Nomi considers the significance of that. “Right. Well.”
He brings his other hand out from behind his back. He’s holding a small soggy potting tube with waxy green leaves spilling over the side. “I . . . also bought you a plant.”
She touches her tongue to the scratch inside her lip as she looks between him and the plant. “You’re really trying hard, aren’t you?”
“I’ve never bought a plant before.”
She waits a beat before relenting. “Fine, come in. Stop cluttering up the corridor.”
He looks so grateful, she wants to laugh, but that wouldn’t really be appropriate.
In the hallway, he sniffs the air as they get closer to the kitchen. “You made coffee?”
“You don’t have to pretend to like my coffee, Noone. You’ve done enough.” She pours them both mugs, but when she hands his over, she pauses. “I’m still angry.”

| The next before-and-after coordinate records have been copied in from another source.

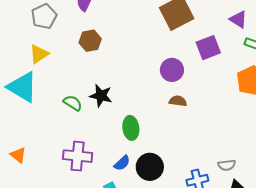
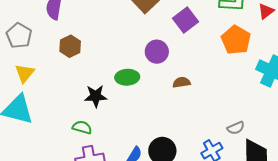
brown semicircle: (178, 101) -> (182, 82), moved
green semicircle: (73, 103) -> (82, 127), moved
green ellipse: (131, 128) -> (127, 77), moved, turned -70

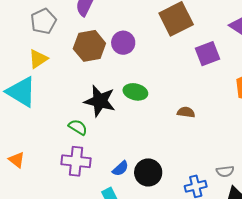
brown hexagon: (70, 46) -> (89, 46), size x1.4
purple circle: (157, 52) -> (123, 43), moved
black star: (96, 96) -> (100, 101), size x1.4

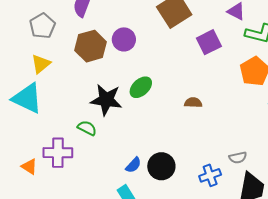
green ellipse: (135, 92) -> (141, 87), turned -50
purple cross: (76, 161) -> (58, 153), moved

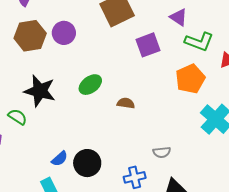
green ellipse: (141, 87) -> (90, 85), moved
gray semicircle: (238, 158) -> (162, 152), moved

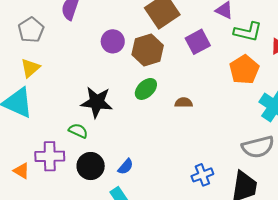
brown hexagon: (30, 36) -> (148, 50), moved
gray semicircle: (162, 152) -> (258, 147), moved, size x1.8
black circle: (87, 163) -> (91, 166), moved

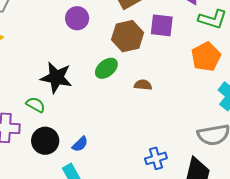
purple square: (198, 42) -> (162, 25), turned 30
brown hexagon: (148, 50) -> (128, 36), moved

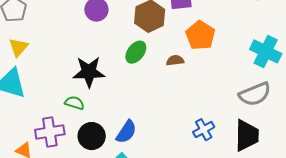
orange pentagon: (206, 57) -> (200, 35), moved
blue semicircle: (80, 144) -> (126, 132), size x1.4

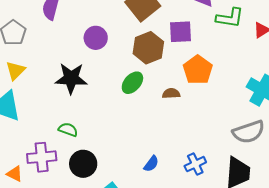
black star: (89, 72) -> (71, 78), moved
blue semicircle: (126, 132) -> (151, 164), moved, size x0.7

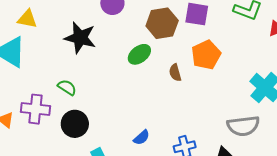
yellow triangle: (16, 71) -> (27, 19), turned 45
brown semicircle: (171, 93) -> (175, 73), turned -114

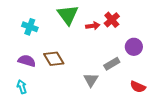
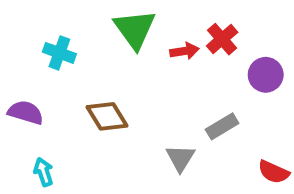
purple circle: (134, 47) -> (266, 75), moved
purple semicircle: (27, 61) -> (26, 112), moved

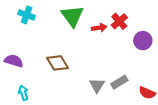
cyan cross: (59, 53) -> (27, 15), moved
gray rectangle: (222, 126) -> (119, 82), moved

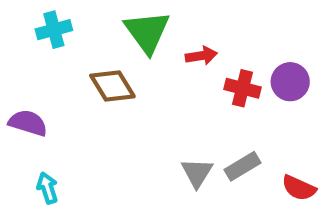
cyan cross: (27, 15) -> (54, 30), turned -35
red cross: (119, 21) -> (243, 88), moved, turned -35
brown diamond: (57, 63) -> (112, 86), moved

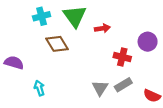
cyan cross: (54, 30) -> (42, 16), moved
red cross: (243, 88) -> (122, 57), moved
cyan arrow: (47, 188) -> (39, 88), moved

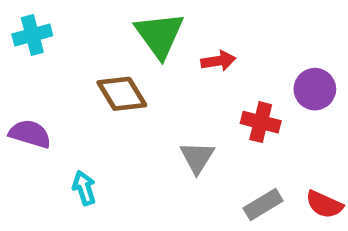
cyan cross: (42, 16) -> (32, 35), moved
gray rectangle: (123, 85) -> (263, 204), moved
gray triangle: (100, 88) -> (197, 157), moved

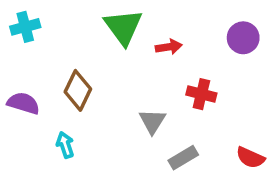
purple circle: (315, 89) -> (243, 38), moved
brown diamond: (122, 94) -> (78, 90), moved, turned 57
gray rectangle: (263, 204) -> (183, 158), moved

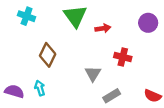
cyan cross: (25, 27) -> (27, 16), moved, turned 35
purple semicircle: (23, 103) -> (14, 91), moved

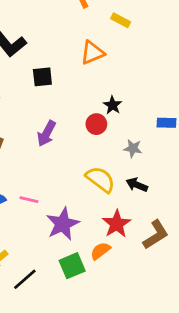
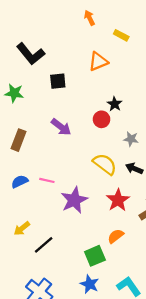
purple arrow: (46, 134) -> (61, 127), turned -80
orange semicircle: (100, 251) -> (116, 236), moved
green square: (72, 266) -> (95, 256), moved

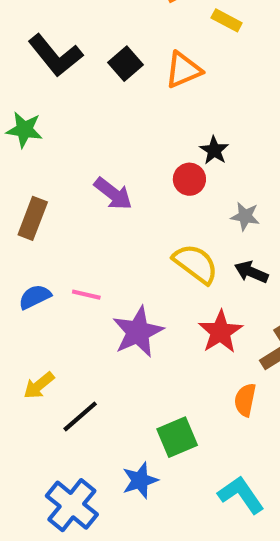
black square: (58, 81) -> (125, 64), moved, turned -35
orange semicircle: (116, 236) -> (245, 400), moved, turned -42
blue star: (90, 284) -> (140, 480), moved, turned 30

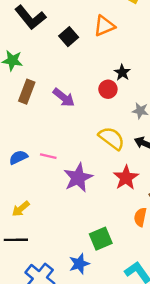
black square: (125, 64) -> (69, 37), moved
brown rectangle: (33, 218) -> (27, 92), moved
black line: (80, 416) -> (16, 240), moved, turned 40

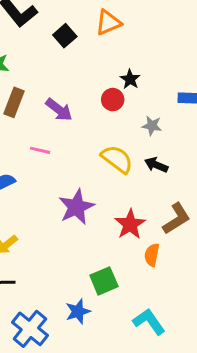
pink line: (48, 156) -> (40, 150), moved
red star: (126, 178) -> (130, 224), moved

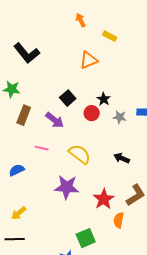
black square: (65, 36) -> (68, 98), moved
gray star: (152, 126) -> (120, 117), moved
yellow semicircle: (117, 159) -> (80, 154), moved
purple star: (76, 207) -> (67, 187), turned 30

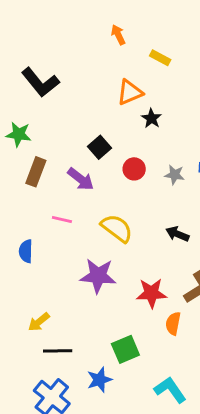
black star: (104, 99) -> (151, 118), moved
blue semicircle: (17, 170) -> (26, 251), turned -63
red star: (104, 199) -> (151, 293), turned 30
yellow arrow: (19, 213) -> (39, 322), moved
black line: (15, 239) -> (58, 351), moved

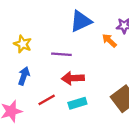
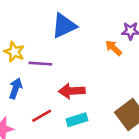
blue triangle: (81, 21) -> (64, 26), moved
purple line: (61, 54) -> (40, 64), moved

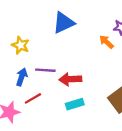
purple line: (40, 64) -> (45, 70), moved
red line: (42, 116) -> (33, 98), moved

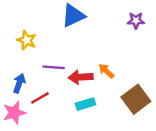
orange arrow: (106, 42) -> (106, 71), moved
blue arrow: (22, 77) -> (19, 83), moved

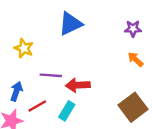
orange arrow: (106, 71) -> (135, 59), moved
cyan rectangle: (85, 104) -> (67, 111), moved, turned -42

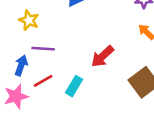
purple line: (51, 75) -> (43, 49), moved
red arrow: (78, 85) -> (102, 56), moved, turned -40

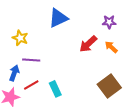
red arrow: (102, 56) -> (88, 44), moved
cyan rectangle: (74, 86) -> (55, 89), turned -56

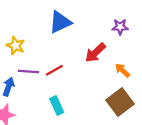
orange arrow: (111, 47) -> (122, 70), moved
red line: (31, 85) -> (54, 70), moved

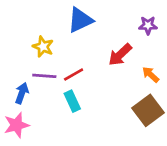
yellow star: (16, 46) -> (43, 47), moved
cyan rectangle: (57, 105) -> (72, 101), moved

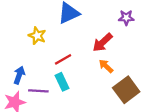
orange arrow: (151, 75) -> (106, 66), moved
purple line: (44, 76) -> (38, 91), moved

“Okay,” he says cautiously.
“But I don’t want to rehash it right now.”
“Okay.” He’s more relieved.
“Sit down and show me your Axedale notes.”

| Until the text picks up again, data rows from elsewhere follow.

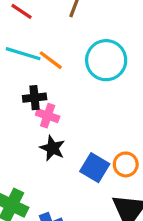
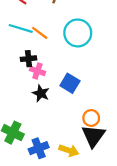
orange circle: (126, 164) -> (91, 118), moved
blue square: (95, 168) -> (70, 83), moved

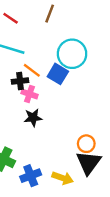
orange line: (40, 33) -> (32, 70), moved
blue square: (70, 83) -> (58, 74), moved
black star: (41, 93) -> (33, 118), turned -30

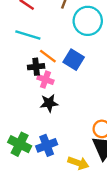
cyan circle: (72, 54) -> (88, 21), moved
blue cross: (31, 176) -> (47, 145), moved

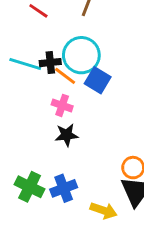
cyan circle: (88, 21) -> (81, 55), moved
cyan line: (28, 35) -> (25, 64), moved
black cross: (36, 67) -> (50, 63), moved

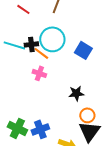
blue square: (98, 80) -> (83, 50), moved
black star: (67, 135) -> (76, 93), moved

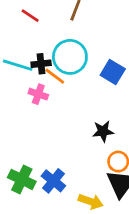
pink cross: (39, 73) -> (38, 94), moved
blue cross: (40, 129) -> (53, 181), turned -30

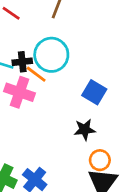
blue square: (113, 72) -> (94, 92), moved
pink cross: (38, 94) -> (19, 92), size x1.5

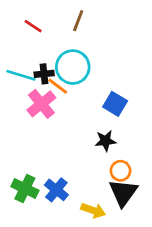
pink cross: (19, 92) -> (41, 104), turned 32

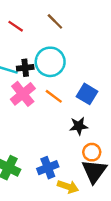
brown line: (78, 21) -> (55, 21), turned -66
orange line: (58, 86) -> (54, 96), moved
blue cross: (56, 190) -> (48, 168), moved, turned 30

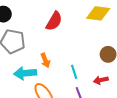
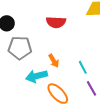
red semicircle: (54, 21) -> (56, 22), turned 72

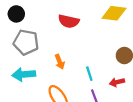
cyan arrow: (36, 76) -> (24, 74), moved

Once they’re situated in their respective spots—Noone on the lounge chair and herself on the sofa—Nomi gestures “gimme” and he hands her the notepad.

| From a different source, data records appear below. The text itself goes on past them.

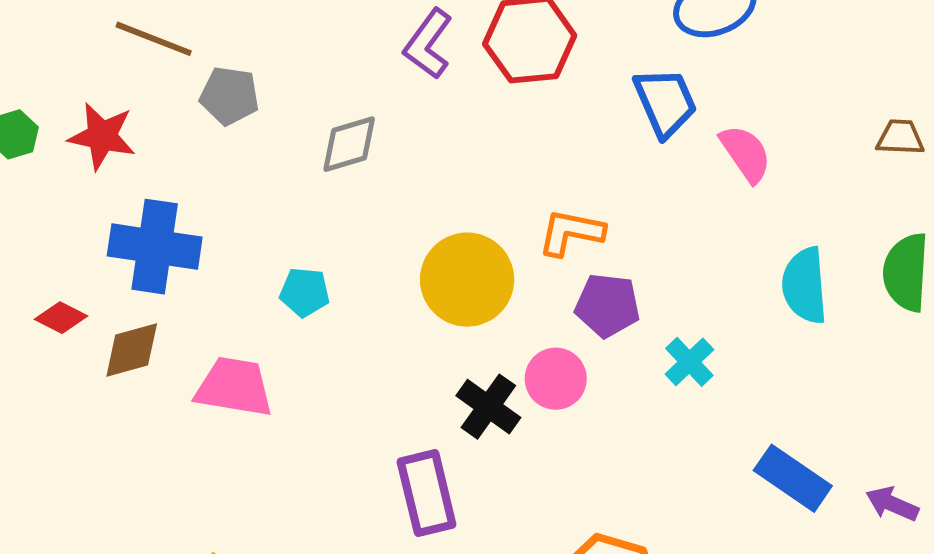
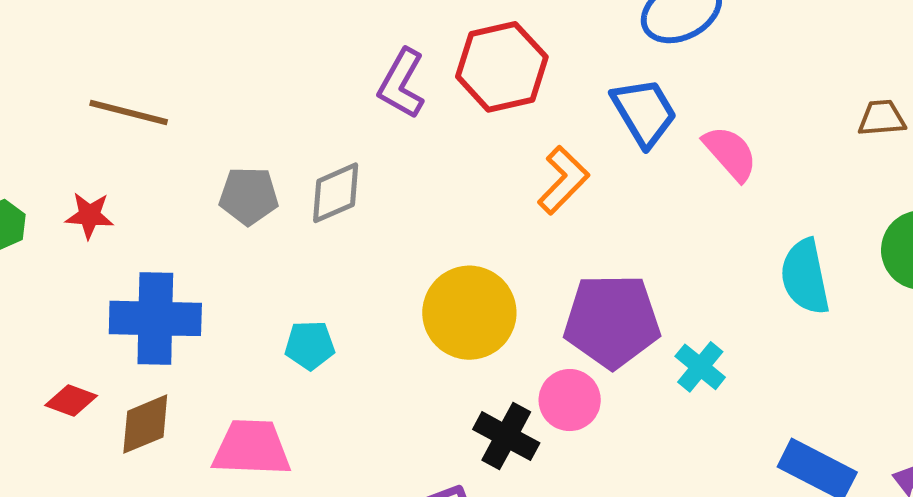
gray pentagon: (229, 96) -> (249, 196), moved
red star: (102, 136) -> (89, 215), size x0.7
orange L-shape: (571, 232) -> (563, 180), moved, turned 130
purple pentagon: (608, 305) -> (612, 321), size x1.5

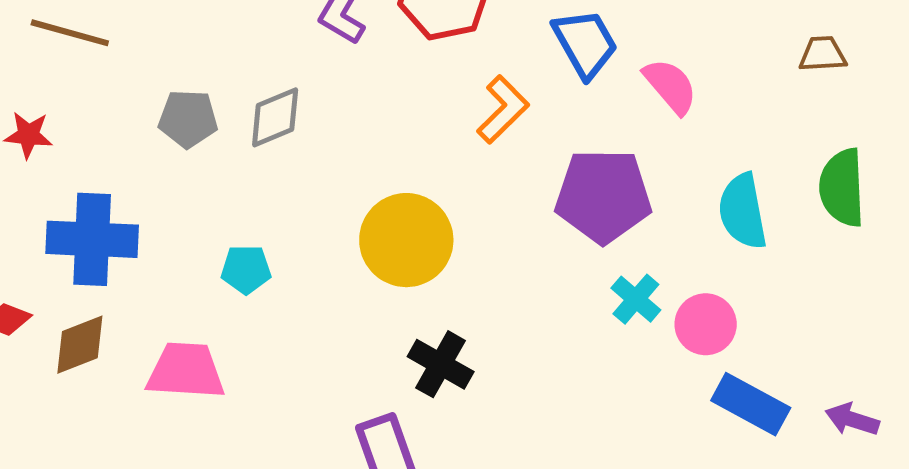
purple pentagon: (612, 321) -> (603, 196), moved
pink circle: (570, 400) -> (706, 324), moved

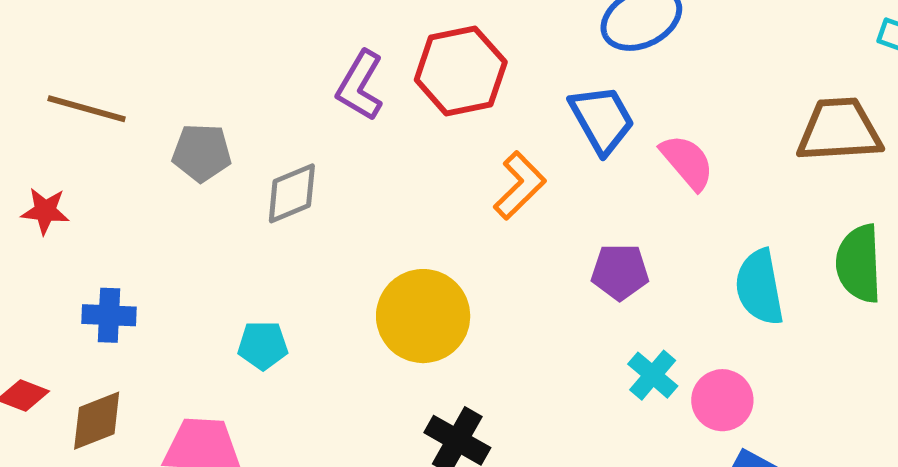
brown trapezoid: (823, 54) -> (839, 130), size x1.8
gray pentagon: (188, 119) -> (202, 153), moved
purple pentagon: (603, 196) -> (620, 272), size x0.6
blue cross: (92, 239) -> (109, 315), size x0.6

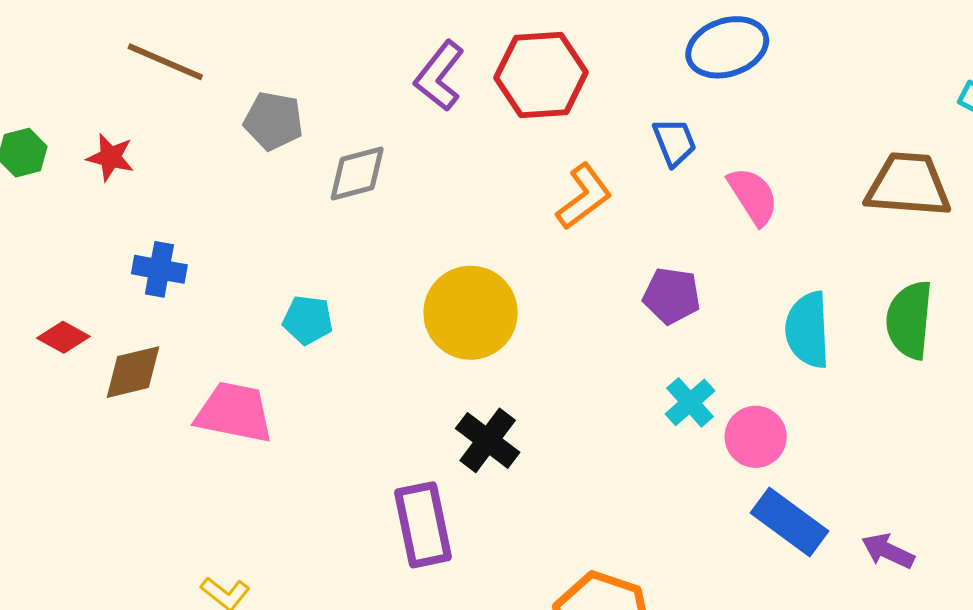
blue trapezoid: (602, 119) -> (674, 142), size x0.7

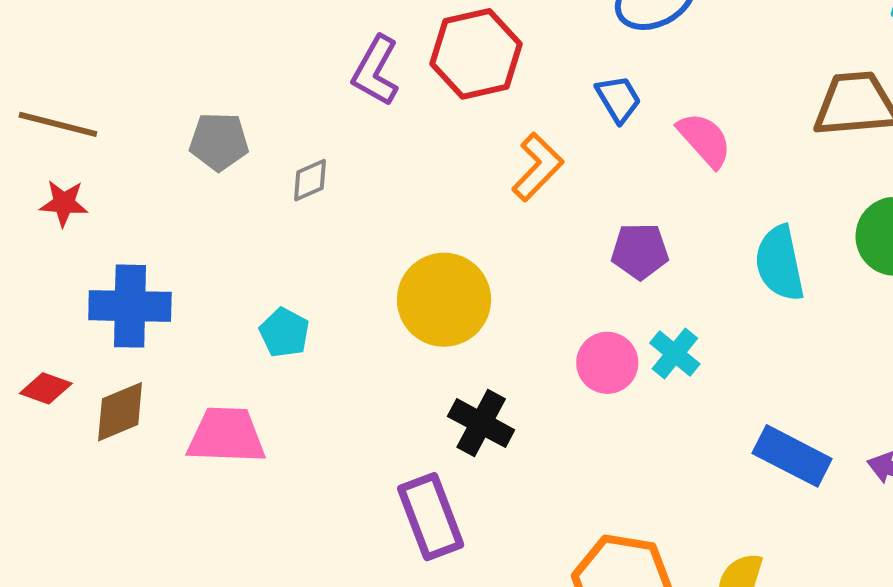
brown line: (165, 62) -> (58, 124), moved
gray diamond: (357, 173) -> (310, 180), size x0.7
blue cross: (159, 269) -> (130, 306), size x1.5
cyan pentagon: (308, 320) -> (284, 333), turned 30
pink circle: (756, 437) -> (607, 363), moved

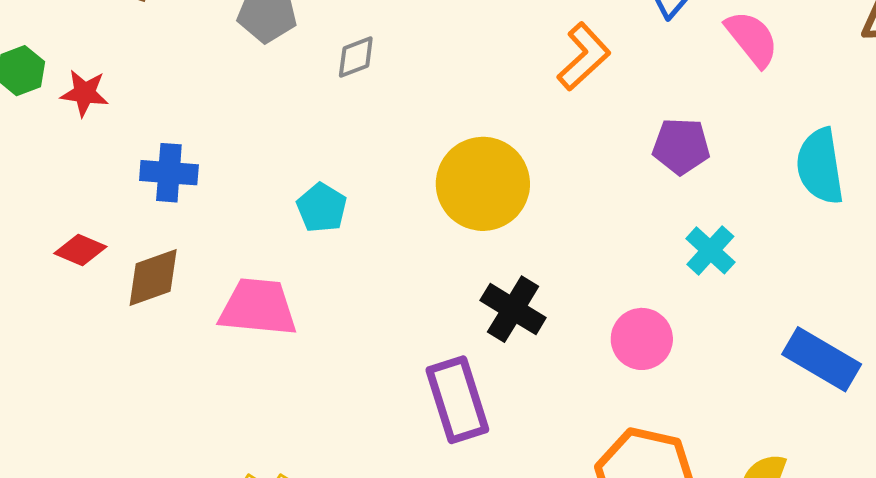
red star: (64, 203) -> (85, 93), moved
blue cross: (130, 306) -> (169, 173), size x0.7
pink circle: (607, 363) -> (642, 339), moved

She sips from her mug and scans through his spiky scrawl.
He hasn’t done a terrible job as her quote-unquote “research assistant,” although there are some gaps she’d like to fill.
“This is a good start, but we might need a little more detail.” She sits back and crosses her legs, examining the notes. “I’d like to know who she hangs out with. We should see if she pops up on the society pages.”
“Axedale seems very conservative.” Noone leans forward with his mug, forearms on his knees. “Very proper etiquette.”
“Twinset-and-pearls type, right. Well, she did go to Harvard.” Nomi grimaces. She waves the notepad, making the pages flutter. “So what has Galetti got on her that’s made her bend over?”
“Maybe he doesn’t have anything. Maybe it’s a direct threat.”
“She’s a lawyer and a former senator—I imagine she’s been exposed to threats before.”
“She’s got three kids in their twenties.”
Could that be a possibility? “What are their names?”
“Charles, Marion, and David.” Noone settles back, finally looking more relaxed. “No Jeremy, sorry. But maybe it’s the husband—an affair, a business scandal.”
“You bought me a hoya,” Nomi says suddenly.
The plant is sitting on the coffee table, where Noone placed it before he sat down.
It’s a small specimen, clearly propagated from a cutting, but it’s already got some nice leaf growth, variegated and glossy.
The tube is sitting in a little puddle of Saran wrap, which appears to have been wreathed around the base so Noone could transport it.
“You were upset last night. I’m sorry I upset you.
I’m sorry I screwed up.” Noone scratches the bridge of his nose.
She wouldn’t say he looks penitent, but his eyes have gone softer.
“I don’t know what a hoya is. I don’t know anything about houseplants.
You want a plant in Piedras Negras, you just step outside the door and—”
“You freak me out.” Nomi clutches her mug.
“Okay.” He seems to be mentally debating how to phrase his response. His words come out halting. “I don’t . . . always have great control over how my condition manifests. But I didn’t exactly cover myself in glory last night. Again, I apologize.”
“I put you on the spot at the club.” Her admission is a peace offering. “And it was really good to have backup—I wouldn’t have gotten the information from Janice or Max without you.”
He opens out his hand. “I’ll try to do better?”
Nomi sighs, stands up. “Okay, come on. I got some more stuff from my ex-partner today about Lamonte’s guys—let’s see if we can figure out which dots connect.”